* _WORK ORDER_
Return a verbatim reproduction of each line, starting at the line with "Belangrijkste voordelen" and ending at the last line of the listing below.

* _DATA EXTRACTS_
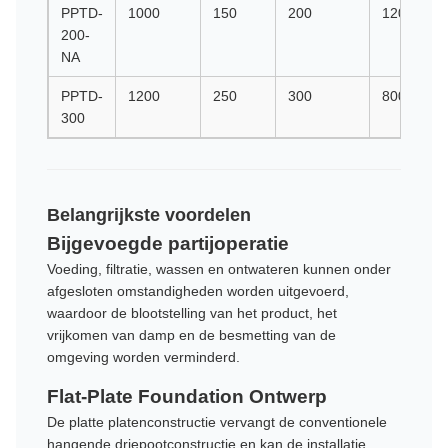
PPTD-
1000
150
200
1200
200-
NA
PPTD-
1200
250
300
800
300
Belangrijkste voordelen
Bijgevoegde partijoperatie
Voeding, filtratie, wassen en ontwateren kunnen onder
afgesloten omstandigheden worden uitgevoerd,
waardoor de blootstelling van het product, het
vrijkomen van damp en de besmetting van de
omgeving worden verminderd.
Flat-Plate Foundation Ontwerp
De platte platenconstructie vervangt de conventionele
hangende driepootconstructie en kan de installatie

* _SOLUTION TO THIS TASK_
Belangrijkste voordelen
Bijgevoegde partijoperatie
Voeding, filtratie, wassen en ontwateren kunnen onder
afgesloten omstandigheden worden uitgevoerd,
waardoor de blootstelling van het product, het
vrijkomen van damp en de besmetting van de
omgeving worden verminderd.
Flat-Plate Foundation Ontwerp
De platte platenconstructie vervangt de conventionele
hangende driepootconstructie en kan de installatie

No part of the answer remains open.